My father n'law said they will live 12 to 18 hours, if they aren't being taken care of. 

Keeping my fingers crossed for you.


----------



## Roll farms (Apr 15, 2011)

It's been 30 hrs since I found them.  They were all born / cleaned off by the time I got there yesterday morning.

Still not getting my hopes up.  Nope.  Not me.


----------



## PattySh (Apr 15, 2011)

Roll, sorry bout the first litter, congrats on the 2nd! They should be fine if they've gotten this far.  Do you know the history on the first mom, hopefully she wasn't available (culled) because she ate her kits, once they do that it's impossible to stop the habit. I do give first timers a second chance.  It is possible that the one chewed on kit was born dead. Most often they leave the dead ones and you have to retrieve them. I have 3 rabbits due tomorrow and the following day. Sounds like you are as busy as me!


----------



## jodief100 (Apr 15, 2011)

Sounds good so far.   Isn't it nice to not have to wait five months for new babies?  

Good Luck!


----------



## Roll farms (Apr 15, 2011)

He went a little nutty and bred 5 does in 3 days.  We'll be knee deep in buns in 2 more weeks.
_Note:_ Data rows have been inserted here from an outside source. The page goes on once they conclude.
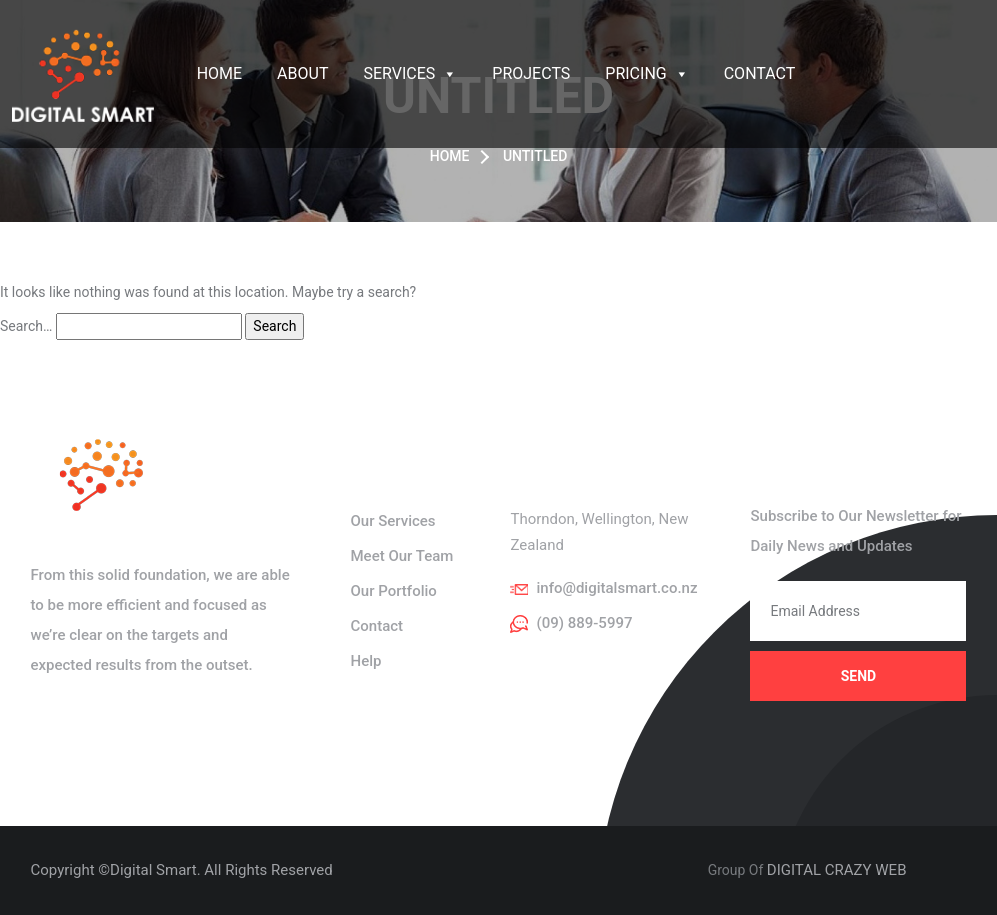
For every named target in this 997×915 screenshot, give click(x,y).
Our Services (392, 521)
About (302, 73)
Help (365, 661)
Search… (26, 326)
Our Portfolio (393, 591)
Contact (760, 73)
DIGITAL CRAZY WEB (837, 870)
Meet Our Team (401, 556)
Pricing (646, 73)
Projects (531, 73)
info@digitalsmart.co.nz (616, 588)
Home (219, 73)
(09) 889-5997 (584, 623)
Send (858, 676)
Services (410, 73)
I was told the Cali doe had had one single kit in the past...I just ASSumed she raised it but...I didn't ask.  

She's due again in 2 wks.


----------



## Roll farms (Apr 18, 2011)

We still have 8 live babies.

4 look like mom, who I'm told is a Broken Black NZ doe.  The other 4 are solid black.
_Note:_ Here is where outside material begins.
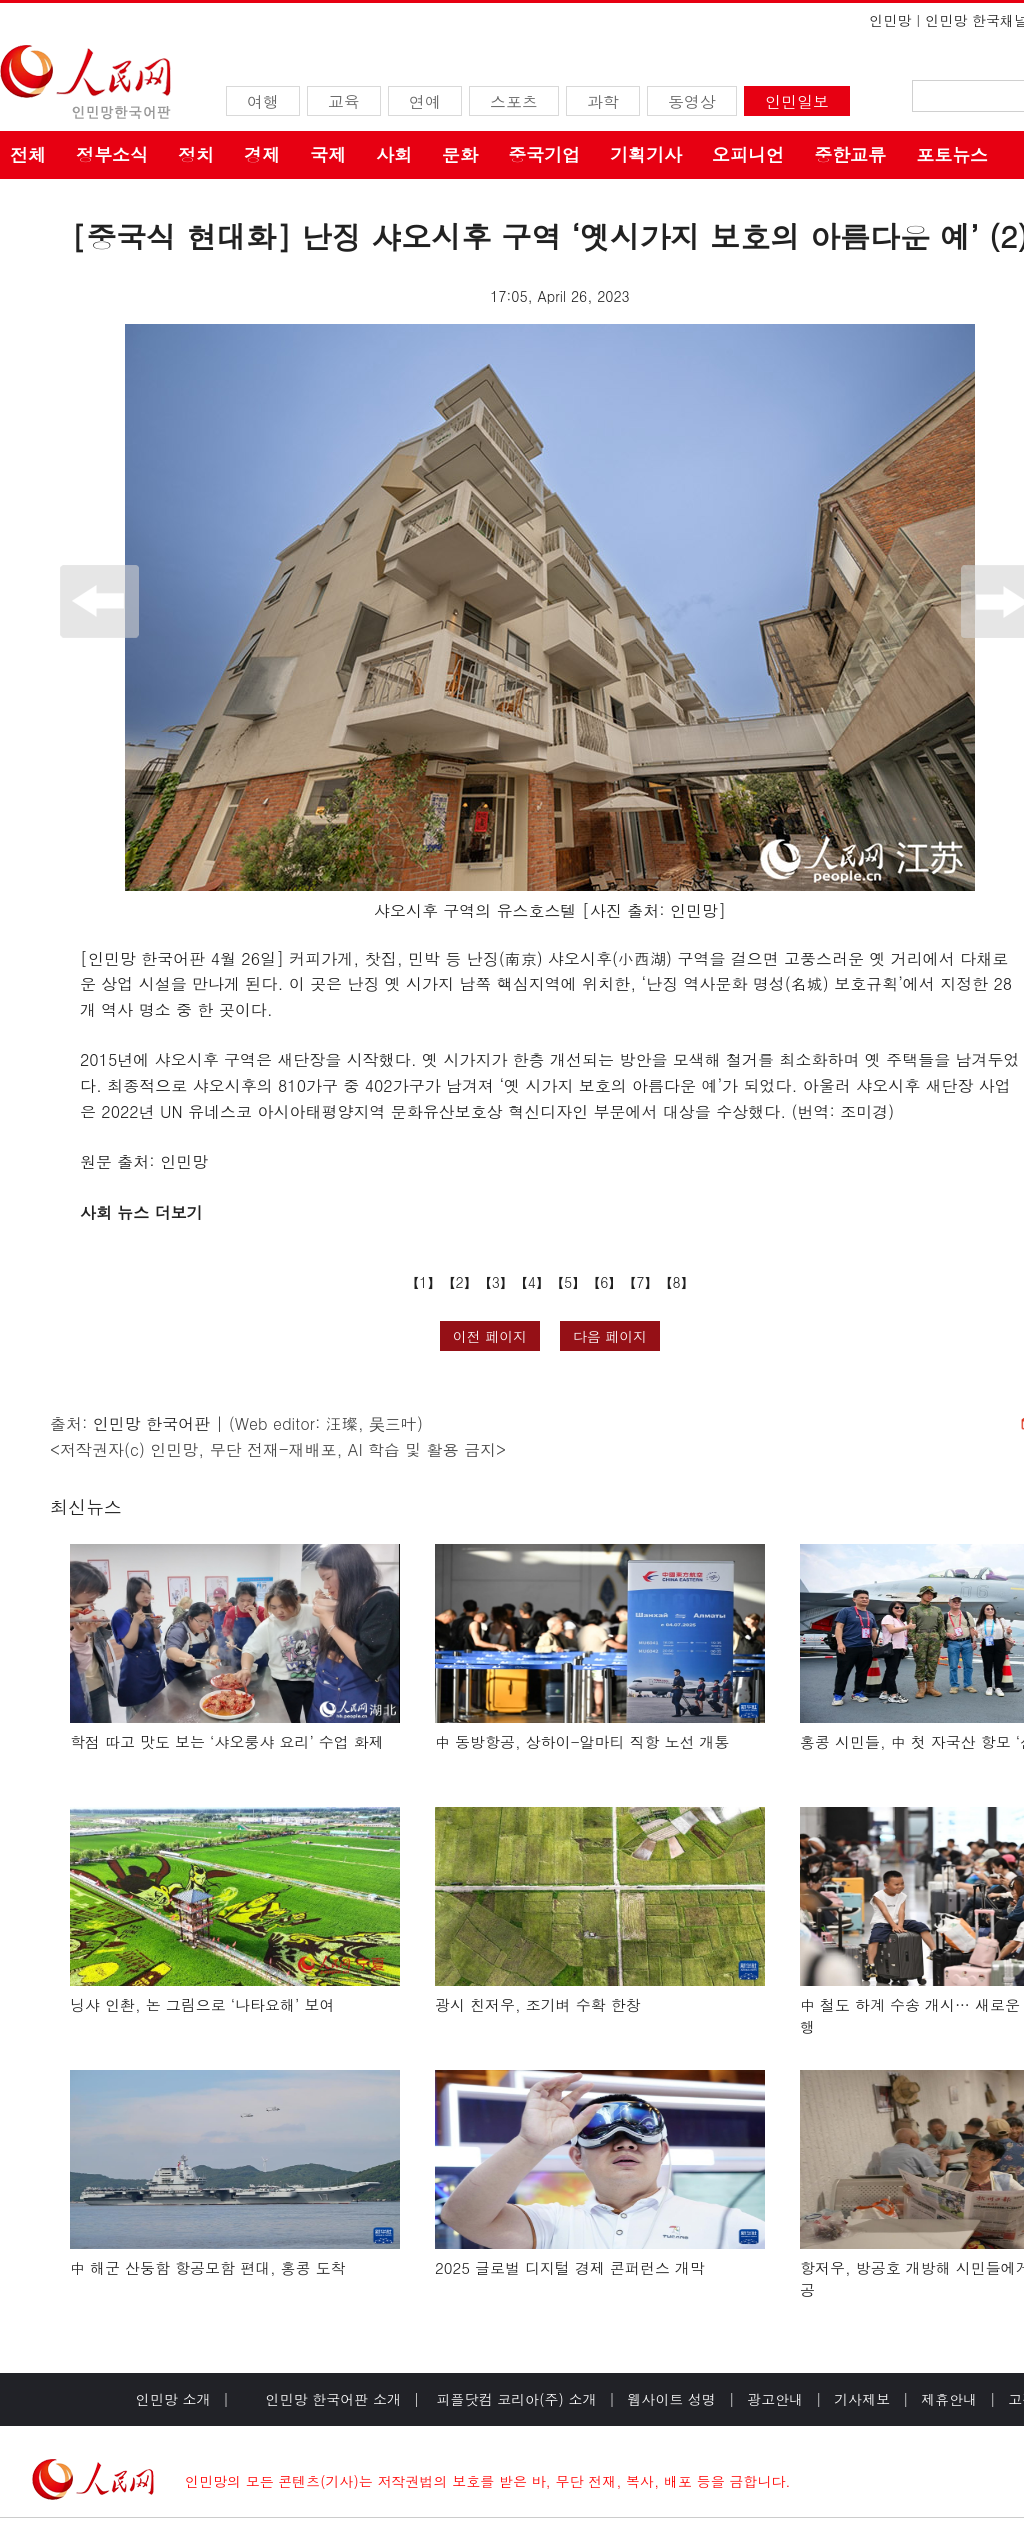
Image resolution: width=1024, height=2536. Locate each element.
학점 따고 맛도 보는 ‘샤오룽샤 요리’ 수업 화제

I'll post pics once they're cute and fluffy.  Still look like little ratlings for now.


----------



## PattySh (Apr 18, 2011)

Congrats on the litter! Had a NZ doe give birth   today (she has a challenging temperament and I paid too much for her). She made a nice nest, gave birth to 8 babies and didn't pull enough hair to cover them so I went out and found cold, dead and semiconsous(sp?) kits. Stuffed 4 living ones in my bra and brought them into the house to warm them. 3 warmed up, gave them sugar water  and I put them into another NZ mom's nest also born today. I am worried now, didn't count the other kits, at least 8 in the nest I think! The mother heard them cry and immediately went in to nurse so MAYBE  they  got lucky. Heading out to check and hopefully she didn't hurt hers because I stuck in extras. Culling the mom. rabbit stew!


----------